Case studies from the study
*Keya is 8 years old and works in North-East Dhaka. She works in the leather glove manufacturing industry. She uses a coloured pencil to draw out the shape of the glove before cutting the leather pieces with scissors or an anti-cutter. She sometimes works in leather dyeing – working with dye, chemicals, and water. She also softens the leather with her feet in the milling process.
*Firoz and *Miraz are two tannery workers aged 16-17 years old. One of their tasks was to carry barrels of hydrochloric acid from the shops to the tannery. A year ago both boys were badly burned, suffering acid burns on their chest, hands, and feet after a barrel broke open. After over a month in hospital they faced large medical bills that were only partly covered by the factory owner. They are now back at work in the same dangerous conditions to pay the remaining debt.
*Zaman is 10 years old and works in North-East Dhaka. His job is processing raw hides. He immerses pieces of raw hide in a barrel and adds a mixture of acid, water, chemicals and dye. He along with some other boys take it in turns to continually rotate the barrel by hand before removing the hides.
Commenting on the findings, Jiniya Afroze, Country Coordinator for CLARISSA Bangladesh, said:
“The children we’ve spoken to face the stark choice to undertake extremely dangerous work in the leather industry or starve. They are missing education and are at risk on a daily basis, many working with dangerous acid, cutting machines or carrying heavy loads. Their desperate situation has been made even worse by the impacts of the Covid-19 pandemic.
“Our experience shows how crucial it is to listen children themselves and to support them to identify the action that needs to be taken to improve their working conditions.”
Professor Danny Burns, Programme Director of CLARISSA at the Institute of Development studies, said:
“There is a ‘shadow’ leather industry in Bangladesh that is going on unregulated and is exploiting children. It is putting the lives of children at risk and polluting the environment. And it urgently needs cleaning up.
“It is shocking to discover the worst forms of child labour in almost every one of the steps of the leather supply chain. The CLARISSA programme is working with children in these industries to highlight the realities of why children are forced to work in dangerous and exploitative environments and explore and generate sustainable solutions and better options for work.”

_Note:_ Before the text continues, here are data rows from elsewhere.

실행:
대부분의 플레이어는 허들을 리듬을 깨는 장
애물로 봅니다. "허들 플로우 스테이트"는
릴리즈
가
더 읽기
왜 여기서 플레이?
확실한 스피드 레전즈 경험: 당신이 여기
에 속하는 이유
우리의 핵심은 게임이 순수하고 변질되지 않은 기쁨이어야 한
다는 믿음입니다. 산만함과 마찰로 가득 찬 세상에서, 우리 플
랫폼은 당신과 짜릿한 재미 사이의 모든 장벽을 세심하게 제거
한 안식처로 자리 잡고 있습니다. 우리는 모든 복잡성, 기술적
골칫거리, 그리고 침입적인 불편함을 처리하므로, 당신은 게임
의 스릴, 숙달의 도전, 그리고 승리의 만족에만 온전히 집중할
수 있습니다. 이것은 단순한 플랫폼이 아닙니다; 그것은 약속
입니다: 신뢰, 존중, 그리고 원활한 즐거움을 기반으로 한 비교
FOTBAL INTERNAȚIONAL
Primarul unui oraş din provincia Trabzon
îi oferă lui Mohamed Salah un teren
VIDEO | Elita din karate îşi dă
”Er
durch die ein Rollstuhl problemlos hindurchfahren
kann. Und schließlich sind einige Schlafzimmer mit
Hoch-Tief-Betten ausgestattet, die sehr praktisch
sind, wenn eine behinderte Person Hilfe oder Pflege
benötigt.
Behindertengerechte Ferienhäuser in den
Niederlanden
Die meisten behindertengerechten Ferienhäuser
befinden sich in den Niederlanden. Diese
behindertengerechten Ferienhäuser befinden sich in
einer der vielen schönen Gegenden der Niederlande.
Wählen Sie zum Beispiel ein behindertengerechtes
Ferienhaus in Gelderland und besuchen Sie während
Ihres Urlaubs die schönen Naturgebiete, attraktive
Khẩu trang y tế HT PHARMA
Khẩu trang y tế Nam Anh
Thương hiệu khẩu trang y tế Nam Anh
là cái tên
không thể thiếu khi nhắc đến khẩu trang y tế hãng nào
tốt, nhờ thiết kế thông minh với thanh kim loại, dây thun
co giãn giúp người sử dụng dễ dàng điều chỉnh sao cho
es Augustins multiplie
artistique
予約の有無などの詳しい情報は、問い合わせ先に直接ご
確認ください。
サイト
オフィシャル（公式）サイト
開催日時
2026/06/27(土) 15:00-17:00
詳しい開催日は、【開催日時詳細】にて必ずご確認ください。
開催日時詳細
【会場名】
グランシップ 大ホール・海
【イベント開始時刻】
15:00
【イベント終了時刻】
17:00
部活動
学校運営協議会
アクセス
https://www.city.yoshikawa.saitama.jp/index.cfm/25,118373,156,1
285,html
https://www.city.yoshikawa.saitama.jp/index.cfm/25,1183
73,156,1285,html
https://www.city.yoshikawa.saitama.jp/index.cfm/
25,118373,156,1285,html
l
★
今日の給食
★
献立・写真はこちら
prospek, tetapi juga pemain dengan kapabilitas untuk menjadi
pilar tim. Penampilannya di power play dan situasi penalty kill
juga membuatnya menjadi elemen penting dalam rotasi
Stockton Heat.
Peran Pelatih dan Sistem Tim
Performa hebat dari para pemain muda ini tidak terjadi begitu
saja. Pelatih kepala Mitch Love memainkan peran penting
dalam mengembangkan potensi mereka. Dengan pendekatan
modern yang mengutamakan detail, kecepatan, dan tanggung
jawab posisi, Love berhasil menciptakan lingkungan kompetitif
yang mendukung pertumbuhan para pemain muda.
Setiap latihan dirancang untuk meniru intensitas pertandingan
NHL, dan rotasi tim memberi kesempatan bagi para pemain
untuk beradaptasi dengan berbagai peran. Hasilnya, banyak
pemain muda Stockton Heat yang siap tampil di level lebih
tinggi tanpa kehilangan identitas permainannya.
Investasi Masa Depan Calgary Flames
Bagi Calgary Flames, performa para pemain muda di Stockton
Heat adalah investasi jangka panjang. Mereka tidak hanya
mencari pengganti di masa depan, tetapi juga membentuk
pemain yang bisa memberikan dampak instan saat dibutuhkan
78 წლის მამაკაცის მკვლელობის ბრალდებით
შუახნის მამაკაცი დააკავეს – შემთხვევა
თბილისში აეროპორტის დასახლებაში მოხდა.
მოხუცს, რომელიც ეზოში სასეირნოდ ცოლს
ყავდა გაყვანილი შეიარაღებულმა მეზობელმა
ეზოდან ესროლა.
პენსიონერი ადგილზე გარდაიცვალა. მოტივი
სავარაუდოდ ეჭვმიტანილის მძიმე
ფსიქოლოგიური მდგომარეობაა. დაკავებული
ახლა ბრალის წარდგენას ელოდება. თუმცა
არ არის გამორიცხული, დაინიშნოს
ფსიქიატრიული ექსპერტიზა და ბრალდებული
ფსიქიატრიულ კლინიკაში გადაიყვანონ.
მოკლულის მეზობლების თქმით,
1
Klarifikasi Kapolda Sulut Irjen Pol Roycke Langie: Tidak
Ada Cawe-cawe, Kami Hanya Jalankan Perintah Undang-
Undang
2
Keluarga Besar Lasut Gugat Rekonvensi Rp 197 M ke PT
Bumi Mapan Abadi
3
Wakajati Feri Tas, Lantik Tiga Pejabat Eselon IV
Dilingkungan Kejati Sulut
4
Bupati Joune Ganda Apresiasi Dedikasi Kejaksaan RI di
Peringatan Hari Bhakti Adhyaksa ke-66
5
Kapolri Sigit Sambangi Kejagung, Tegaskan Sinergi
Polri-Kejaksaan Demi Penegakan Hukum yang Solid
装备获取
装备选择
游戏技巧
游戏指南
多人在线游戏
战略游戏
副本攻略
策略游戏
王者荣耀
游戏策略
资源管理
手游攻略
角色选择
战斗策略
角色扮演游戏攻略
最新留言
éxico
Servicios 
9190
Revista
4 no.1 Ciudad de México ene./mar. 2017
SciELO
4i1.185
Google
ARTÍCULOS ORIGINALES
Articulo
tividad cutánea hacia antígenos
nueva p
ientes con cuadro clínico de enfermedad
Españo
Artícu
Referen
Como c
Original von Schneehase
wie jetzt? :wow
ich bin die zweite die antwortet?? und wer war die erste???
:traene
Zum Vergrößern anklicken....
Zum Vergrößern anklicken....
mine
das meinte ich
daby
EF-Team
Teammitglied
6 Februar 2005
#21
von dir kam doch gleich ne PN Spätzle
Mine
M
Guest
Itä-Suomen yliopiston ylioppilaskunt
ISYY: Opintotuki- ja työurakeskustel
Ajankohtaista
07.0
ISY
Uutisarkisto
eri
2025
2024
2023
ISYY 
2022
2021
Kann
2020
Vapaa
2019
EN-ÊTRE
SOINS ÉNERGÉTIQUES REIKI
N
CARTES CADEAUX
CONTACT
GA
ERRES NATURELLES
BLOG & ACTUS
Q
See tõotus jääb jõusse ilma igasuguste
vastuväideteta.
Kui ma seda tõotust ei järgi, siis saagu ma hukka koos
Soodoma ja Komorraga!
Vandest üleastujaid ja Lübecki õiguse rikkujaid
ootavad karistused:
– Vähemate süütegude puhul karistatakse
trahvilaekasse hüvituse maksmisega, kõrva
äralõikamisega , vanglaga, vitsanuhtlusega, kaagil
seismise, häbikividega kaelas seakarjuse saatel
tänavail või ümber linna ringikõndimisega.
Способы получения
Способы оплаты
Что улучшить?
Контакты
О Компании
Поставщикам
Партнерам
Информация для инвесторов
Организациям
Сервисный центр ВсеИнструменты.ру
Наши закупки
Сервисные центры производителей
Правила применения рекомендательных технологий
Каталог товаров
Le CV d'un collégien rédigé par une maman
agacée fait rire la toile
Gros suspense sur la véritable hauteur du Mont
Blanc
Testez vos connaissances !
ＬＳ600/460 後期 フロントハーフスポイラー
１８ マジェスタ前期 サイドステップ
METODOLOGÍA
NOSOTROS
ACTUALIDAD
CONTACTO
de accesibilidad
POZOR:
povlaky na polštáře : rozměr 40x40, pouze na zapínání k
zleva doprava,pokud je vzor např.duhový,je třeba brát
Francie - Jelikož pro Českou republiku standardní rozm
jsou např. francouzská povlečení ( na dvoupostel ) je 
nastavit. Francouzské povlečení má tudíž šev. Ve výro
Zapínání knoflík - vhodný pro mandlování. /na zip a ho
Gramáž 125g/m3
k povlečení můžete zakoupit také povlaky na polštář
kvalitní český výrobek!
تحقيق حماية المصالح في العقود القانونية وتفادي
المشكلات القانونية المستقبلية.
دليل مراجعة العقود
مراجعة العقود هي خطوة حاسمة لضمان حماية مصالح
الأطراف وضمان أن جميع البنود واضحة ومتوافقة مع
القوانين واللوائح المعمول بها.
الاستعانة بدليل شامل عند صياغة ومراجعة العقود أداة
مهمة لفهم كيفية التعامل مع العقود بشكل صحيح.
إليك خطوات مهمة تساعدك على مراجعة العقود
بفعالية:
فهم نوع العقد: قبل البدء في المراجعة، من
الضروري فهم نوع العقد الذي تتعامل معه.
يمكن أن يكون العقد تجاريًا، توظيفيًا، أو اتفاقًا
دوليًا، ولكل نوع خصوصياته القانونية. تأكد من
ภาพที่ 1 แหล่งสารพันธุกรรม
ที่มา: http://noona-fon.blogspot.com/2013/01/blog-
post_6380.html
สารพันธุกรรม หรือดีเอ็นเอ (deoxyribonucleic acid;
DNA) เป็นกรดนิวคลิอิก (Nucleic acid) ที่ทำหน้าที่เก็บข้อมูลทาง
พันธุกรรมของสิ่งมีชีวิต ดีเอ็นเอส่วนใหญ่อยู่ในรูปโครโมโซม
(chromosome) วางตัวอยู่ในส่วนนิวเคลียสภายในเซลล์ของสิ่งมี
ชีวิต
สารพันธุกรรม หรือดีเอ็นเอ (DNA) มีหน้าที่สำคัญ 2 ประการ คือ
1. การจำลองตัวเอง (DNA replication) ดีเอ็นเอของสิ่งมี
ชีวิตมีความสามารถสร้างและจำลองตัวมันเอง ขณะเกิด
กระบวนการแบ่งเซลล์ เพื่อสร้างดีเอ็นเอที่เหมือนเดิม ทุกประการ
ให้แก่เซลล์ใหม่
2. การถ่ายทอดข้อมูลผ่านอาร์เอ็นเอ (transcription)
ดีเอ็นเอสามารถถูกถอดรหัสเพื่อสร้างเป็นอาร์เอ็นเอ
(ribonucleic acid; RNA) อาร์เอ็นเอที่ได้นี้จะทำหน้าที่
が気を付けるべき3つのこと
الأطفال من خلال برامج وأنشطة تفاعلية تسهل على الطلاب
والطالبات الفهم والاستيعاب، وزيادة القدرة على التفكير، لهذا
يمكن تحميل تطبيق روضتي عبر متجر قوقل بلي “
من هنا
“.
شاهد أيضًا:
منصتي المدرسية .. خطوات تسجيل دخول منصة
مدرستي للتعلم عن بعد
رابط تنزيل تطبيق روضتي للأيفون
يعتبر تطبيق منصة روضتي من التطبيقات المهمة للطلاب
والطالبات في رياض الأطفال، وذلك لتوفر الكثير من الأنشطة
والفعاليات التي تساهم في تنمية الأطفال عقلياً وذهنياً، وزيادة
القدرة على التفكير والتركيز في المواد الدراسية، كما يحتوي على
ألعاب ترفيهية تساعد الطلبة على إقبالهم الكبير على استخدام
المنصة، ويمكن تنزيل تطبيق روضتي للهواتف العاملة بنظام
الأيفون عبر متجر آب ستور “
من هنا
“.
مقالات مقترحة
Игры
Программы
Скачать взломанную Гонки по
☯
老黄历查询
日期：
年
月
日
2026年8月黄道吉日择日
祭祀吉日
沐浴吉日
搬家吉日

The researchers found that while formal production of branded leather goods in Bangladesh may now be better regulated, the informal leather sector uses child labour at every stage. As a result, it cannot be ruled out that leather produced using child labour is feeding into the formal, branded leather goods sector.
Leather is a global, billion-dollar industry and the leather sector is Bangladesh’s second most profitable export market after readymade garments. In the context of the ILO naming 2021 as the International Year for the Elimination of Child Labour, this new evidence aims to help the Government of Bangladesh, the leather industry and civil society to plan for and implement specific actions to eliminate the worst forms of child labour.